── Records shown

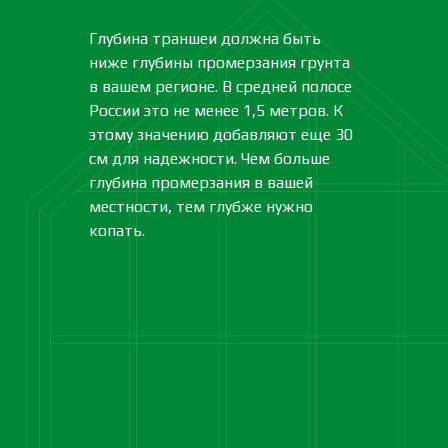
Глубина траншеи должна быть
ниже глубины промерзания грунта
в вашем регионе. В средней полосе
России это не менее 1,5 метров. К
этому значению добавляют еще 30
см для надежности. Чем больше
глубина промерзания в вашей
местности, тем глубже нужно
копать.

────
── Records shown

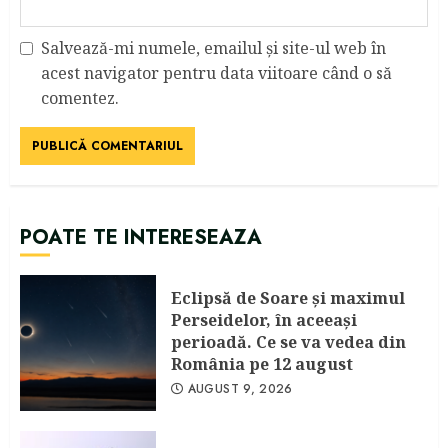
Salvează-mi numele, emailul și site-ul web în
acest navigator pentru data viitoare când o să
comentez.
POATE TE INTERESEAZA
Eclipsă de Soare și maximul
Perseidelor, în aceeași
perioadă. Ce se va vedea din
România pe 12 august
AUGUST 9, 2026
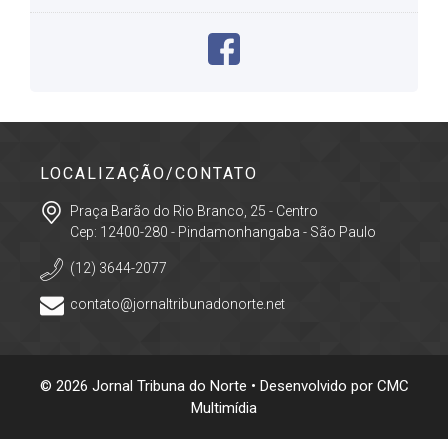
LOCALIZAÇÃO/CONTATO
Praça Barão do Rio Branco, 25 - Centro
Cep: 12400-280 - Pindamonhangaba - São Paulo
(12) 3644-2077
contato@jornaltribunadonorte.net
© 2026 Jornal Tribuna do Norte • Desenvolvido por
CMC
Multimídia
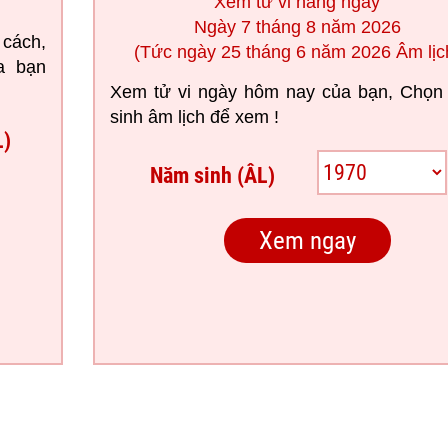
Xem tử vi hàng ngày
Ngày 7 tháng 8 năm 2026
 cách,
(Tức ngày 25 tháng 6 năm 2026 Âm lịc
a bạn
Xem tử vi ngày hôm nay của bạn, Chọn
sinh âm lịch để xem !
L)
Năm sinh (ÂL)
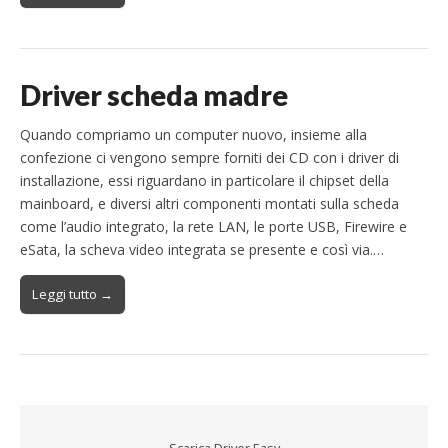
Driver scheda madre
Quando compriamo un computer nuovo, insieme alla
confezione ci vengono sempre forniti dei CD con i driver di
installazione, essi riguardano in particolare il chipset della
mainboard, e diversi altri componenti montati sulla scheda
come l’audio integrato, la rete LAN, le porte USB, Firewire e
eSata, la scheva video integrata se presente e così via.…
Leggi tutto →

────

▸ **Work instructions**: Write out, word for word, the stretch of entries that begins at the line with "contato@jornaltribunadonorte.net" and ends at the line with "confezione ci vengono". Pictures do not belong in it.

▸ **Exercise result**:
contato@jornaltribunadonorte.net
© 2026 Jornal Tribuna do Norte • Desenvolvido por
CMC
Multimídia
Xem tử vi hàng ngày
Ngày 7 tháng 8 năm 2026
 cách,
(Tức ngày 25 tháng 6 năm 2026 Âm lịc
a bạn
Xem tử vi ngày hôm nay của bạn, Chọn
sinh âm lịch để xem !
L)
Năm sinh (ÂL)
Driver scheda madre
Quando compriamo un computer nuovo, insieme alla
confezione ci vengono sempre forniti dei CD con i driver di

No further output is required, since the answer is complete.